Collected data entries
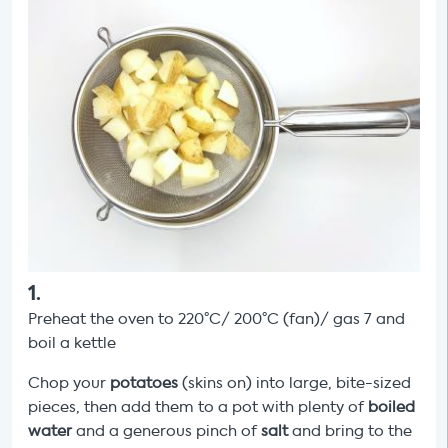
1
.
Preheat the oven to 220°C/ 200°C (fan)/ gas 7 and
boil a kettle
Chop your
potatoes
(skins on) into large, bite-sized
pieces, then add them to a pot with plenty of
boiled
water
and a generous pinch of
salt
and bring to the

- Problem -
Write out each entry exactly, images excluded.

- Solution -
1
.
Preheat the oven to 220°C/ 200°C (fan)/ gas 7 and
boil a kettle
Chop your
potatoes
(skins on) into large, bite-sized
pieces, then add them to a pot with plenty of
boiled
water
and a generous pinch of
salt
and bring to the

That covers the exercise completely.